XIII : The start of my land experiences

The look of the island when I came on deck in the morning was completely changed. Though there was now no wind at all, we had got on well in the night, and were now stopped about half a mile to the south-east of the low land on the east side of the island. A great part of the island was covered by gray-colored woods. This unchanging color was, however, broken by long narrow stretches of yellow sand in the lower land, and by a great number of tall trees of the pine1 family over-topping the others-some by themselves, some in groups; but the general color was sad, and the same everywhere. The hills were wooded only on their lower slopes. Higher up they came out as tall pointed structures of uncovered stone. All were strangely formed, and 'the Spy-glass,' which was by three or four hundred feet the tallest on the island, was the strangest in form as well, going up straight to a point on almost every side, and then suddenly cut off at the top like a table.

The 'Hispaniola' was rolling deeply in the lift and fall of the sea. The booms were pulling at the cords, the rudder was jumping from side to side, and every part of the ship was giving out troubled sounds, and shaking like a building full of machines.

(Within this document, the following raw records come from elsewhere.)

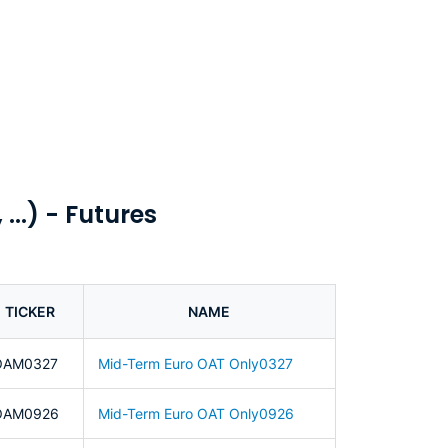
..) - Futures
TICKER
NAME
OAM0327
Mid-Term Euro OAT Only0327
OAM0926
Mid-Term Euro OAT Only0926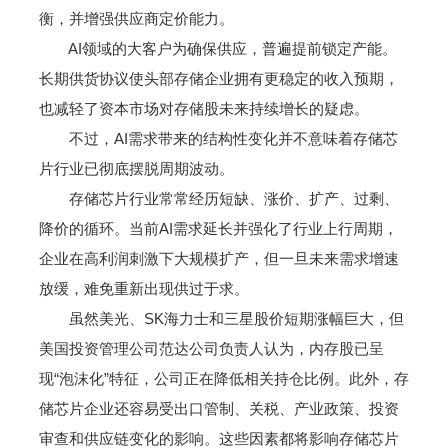
衡，并增强供应商定价能力。
AI领域的大客户为确保供应，普遍提前锁定产能。
长期供货协议使头部存储企业拥有更稳定的收入预期，
也减轻了资本市场对存储股未来持续增长的疑虑。
不过，AI需求带来的结构性变化并不意味着存储芯
片行业已彻底摆脱周期波动。
存储芯片行业常常经历短缺、涨价、扩产、过剩、
降价的循环。当前AI需求延长并强化了行业上行周期，
企业在高利润刺激下大规模扩产，但一旦未来需求增速
放缓，难免重新出现供过于求。
虽然美光、SK海力士和三星股价短期涨幅巨大，但
美国投资管理公司范达公司负责人认为，内存股已呈
现“泡沫化”特征，公司正在降低相关持仓比例。此外，存
储芯片企业还容易受出口管制、关税、产业政策、投资
审查和供应链变化的影响。这些因素都将影响存储芯片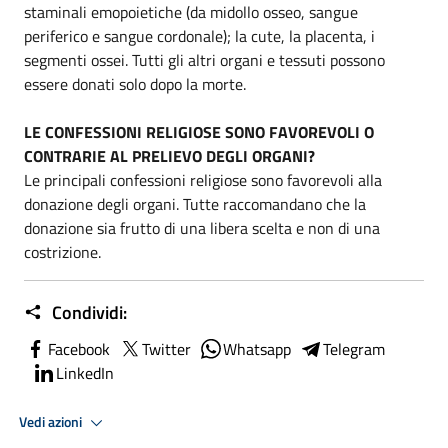
staminali emopoietiche (da midollo osseo, sangue
periferico e sangue cordonale); la cute, la placenta, i
segmenti ossei. Tutti gli altri organi e tessuti possono
essere donati solo dopo la morte.
LE CONFESSIONI RELIGIOSE SONO FAVOREVOLI O
CONTRARIE AL PRELIEVO DEGLI ORGANI?
Le principali confessioni religiose sono favorevoli alla
donazione degli organi. Tutte raccomandano che la
donazione sia frutto di una libera scelta e non di una
costrizione.
Condividi:
Facebook
Twitter
Whatsapp
Telegram
LinkedIn
Vedi azioni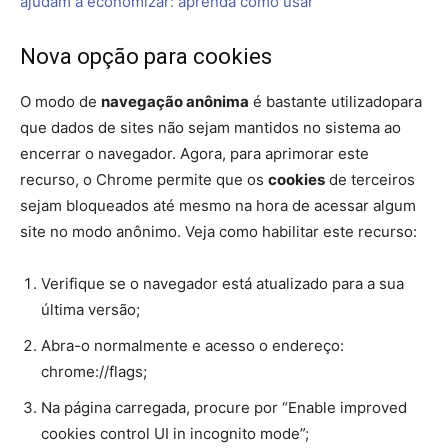
chrome://flags;
Na página carregada, procure por “Privacy settings
redesign”;
Coloque o seu valor como “Enabled”;
Agora, na mensagem que surge, toque em “Relaunch”;
Acesse normalmente as configurações de privacidade
do Chrome e você já verá a nova interface.
Leia também: Aqui é trabalho: 6 extensões do Google
Chrome para se organizar e ter mais foco
Novo menu para gerenciar extensões
Os complementos para o
Google Chrome
adicionam
novas funções que se provam bem úteis para o dia a dia
e gerenciar as suas configurações nunca foi algo muito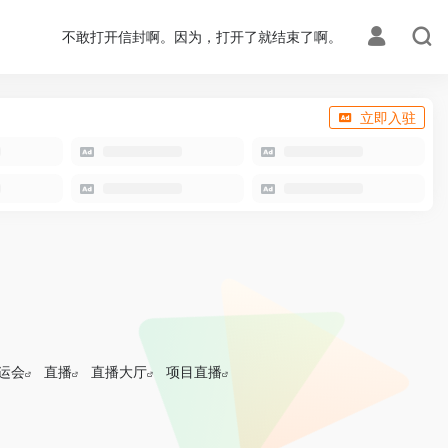
不敢打开信封啊。因为，打开了就结束了啊。
立即入驻
运会
直播
直播大厅
项目直播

I had to keep a tight grip on the cords, and the earth went turning round and round before my eyes; for, though I was a good enough sailor when we were moving, this stopping and letting ourselves be rolled about like a bottle was a thing I was never able to put up with without my stomach turning over, specially in the morning before a meal.

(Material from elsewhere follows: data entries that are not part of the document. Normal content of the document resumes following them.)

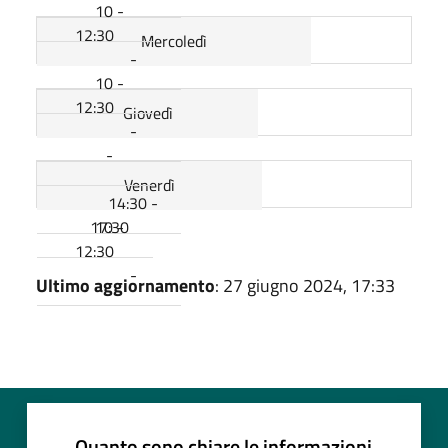
10 -
12:30
Mercoledì
-
10 -
12:30
Giovedì
-
-
Venerdì
14:30 -
17:30
10 -
12:30
-
Ultimo aggiornamento
: 27 giugno 2024, 17:33
Quanto sono chiare le informazioni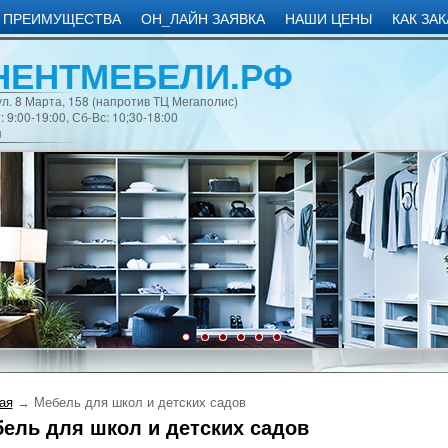
 ПРЕИМУЩЕСТВА
ОН_ЛАЙН ЗАЯВКА
НАШИ ЦЕНЫ
КАК ЗА
НЕНТМЕБЕЛИ.РФ
л. 8 Марта, 158 (напротив ТЦ Мегаполис)
 9:00-19:00, Сб-Вс: 10;30-18:00
u
ая
→
Мебель для школ и детских садов
ель для школ и детских садов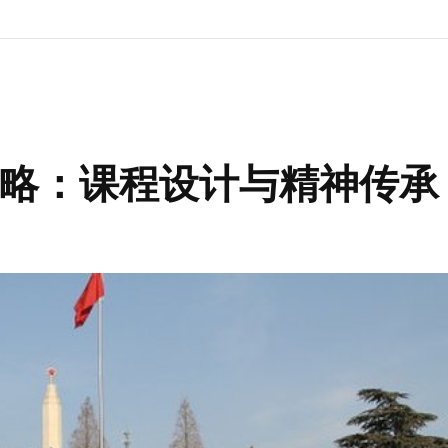
略：课程设计与精神传承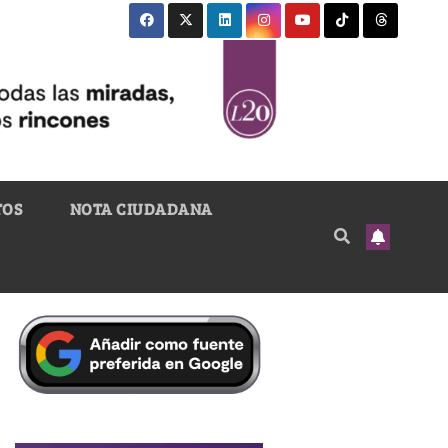
TOS
NOTA CIUDADANA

Possibly this was the reason -- possibly it was the look of the island with its gray, sad woods and strange stone points, and the line of white water thundering onto the sharply sloping land -- at any rate, though the sun was bright and warm, and the birds were fishing and crying all round us, and I had naturally been looking forward to getting to land after being so long at sea, my heart went down, as the saying is, into my boots; and from my first view of it I was unhappy at the very thought of Treasure Island.
We had a very uninteresting morning's work before us, for there was no sign of any wind, and the long boats had to be got out and manned, and the ship pulled three or four miles round the curve of the island, and up the narrow way to the anchorage at the back of Skeleton Island. I made an offer to go in one of the boats, where I had no business to be. The heat was overpowering, and the men were protesting violently at their work. Anderson was in control of my boat, and in place of keeping the hands in order, he was protesting as loudly as the worst.

"Well," he said, using bad language, "it's not for ever.

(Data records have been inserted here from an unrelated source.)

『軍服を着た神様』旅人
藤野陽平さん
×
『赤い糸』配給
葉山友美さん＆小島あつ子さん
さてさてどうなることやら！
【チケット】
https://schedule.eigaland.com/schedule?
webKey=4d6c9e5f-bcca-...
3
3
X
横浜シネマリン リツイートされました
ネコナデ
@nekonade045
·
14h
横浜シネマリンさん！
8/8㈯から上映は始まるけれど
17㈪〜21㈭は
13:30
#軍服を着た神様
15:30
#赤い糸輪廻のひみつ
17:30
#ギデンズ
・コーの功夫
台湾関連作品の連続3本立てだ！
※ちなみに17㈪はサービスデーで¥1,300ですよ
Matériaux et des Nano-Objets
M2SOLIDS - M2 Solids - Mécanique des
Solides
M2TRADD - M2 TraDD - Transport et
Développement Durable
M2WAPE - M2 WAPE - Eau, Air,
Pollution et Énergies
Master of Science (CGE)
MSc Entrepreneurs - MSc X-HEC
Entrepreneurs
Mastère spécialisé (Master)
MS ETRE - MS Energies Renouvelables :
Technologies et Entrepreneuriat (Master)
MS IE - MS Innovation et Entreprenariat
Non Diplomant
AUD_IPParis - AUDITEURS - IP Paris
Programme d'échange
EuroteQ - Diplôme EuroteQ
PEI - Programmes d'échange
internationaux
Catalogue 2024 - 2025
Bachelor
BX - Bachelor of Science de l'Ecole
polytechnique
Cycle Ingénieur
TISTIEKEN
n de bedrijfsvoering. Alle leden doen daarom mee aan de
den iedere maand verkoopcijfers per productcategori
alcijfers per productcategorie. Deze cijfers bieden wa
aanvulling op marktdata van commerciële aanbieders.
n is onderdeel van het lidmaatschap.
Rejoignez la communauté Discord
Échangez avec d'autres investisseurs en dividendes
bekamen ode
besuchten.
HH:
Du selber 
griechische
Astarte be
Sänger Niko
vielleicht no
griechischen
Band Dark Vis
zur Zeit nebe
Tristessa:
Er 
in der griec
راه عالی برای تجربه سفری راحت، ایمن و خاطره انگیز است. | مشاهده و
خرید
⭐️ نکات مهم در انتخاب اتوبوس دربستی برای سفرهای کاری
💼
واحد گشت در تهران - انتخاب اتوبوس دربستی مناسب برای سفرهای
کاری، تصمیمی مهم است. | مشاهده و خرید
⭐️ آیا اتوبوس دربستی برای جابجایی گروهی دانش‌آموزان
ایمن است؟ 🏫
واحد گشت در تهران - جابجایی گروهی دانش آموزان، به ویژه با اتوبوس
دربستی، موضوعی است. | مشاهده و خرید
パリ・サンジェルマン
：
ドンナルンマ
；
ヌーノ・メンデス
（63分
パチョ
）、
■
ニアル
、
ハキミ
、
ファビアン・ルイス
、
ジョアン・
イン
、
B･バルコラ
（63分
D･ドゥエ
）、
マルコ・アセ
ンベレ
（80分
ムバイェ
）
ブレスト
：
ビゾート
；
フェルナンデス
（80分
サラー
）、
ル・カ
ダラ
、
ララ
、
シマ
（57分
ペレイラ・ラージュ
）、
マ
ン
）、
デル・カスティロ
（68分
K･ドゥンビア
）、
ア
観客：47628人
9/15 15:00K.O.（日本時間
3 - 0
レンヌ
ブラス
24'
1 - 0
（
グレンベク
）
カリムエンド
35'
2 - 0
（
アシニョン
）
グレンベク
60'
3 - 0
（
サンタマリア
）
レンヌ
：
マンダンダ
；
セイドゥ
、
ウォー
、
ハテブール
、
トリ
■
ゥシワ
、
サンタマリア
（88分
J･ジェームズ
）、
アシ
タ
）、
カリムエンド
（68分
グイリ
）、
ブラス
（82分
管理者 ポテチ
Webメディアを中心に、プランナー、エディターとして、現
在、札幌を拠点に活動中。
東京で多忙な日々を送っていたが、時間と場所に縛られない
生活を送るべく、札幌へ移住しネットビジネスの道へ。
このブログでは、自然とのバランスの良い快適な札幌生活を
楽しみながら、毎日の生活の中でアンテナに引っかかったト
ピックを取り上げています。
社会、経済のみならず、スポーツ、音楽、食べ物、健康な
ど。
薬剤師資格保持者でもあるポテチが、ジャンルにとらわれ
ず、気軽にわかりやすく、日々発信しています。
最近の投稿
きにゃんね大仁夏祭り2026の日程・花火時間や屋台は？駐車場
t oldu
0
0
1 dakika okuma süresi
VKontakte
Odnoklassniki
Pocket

This was to me a very bad sign; for, till that day, the men had done their work quickly and readily; but their first look at the island had made them harder to keep under control.

All the way in, Long John was by the man at the wheel giving him directions for getting the ship into the anchorage. He had a very detailed knowledge of the narrow way in; and though the man with the measuring chains got deeper water everywhere than was marked on the map, John was never uncertain.

"There's a strong pull when the water goes out," he said, "and this way through has been hollowed out, one might say, as if with a spade."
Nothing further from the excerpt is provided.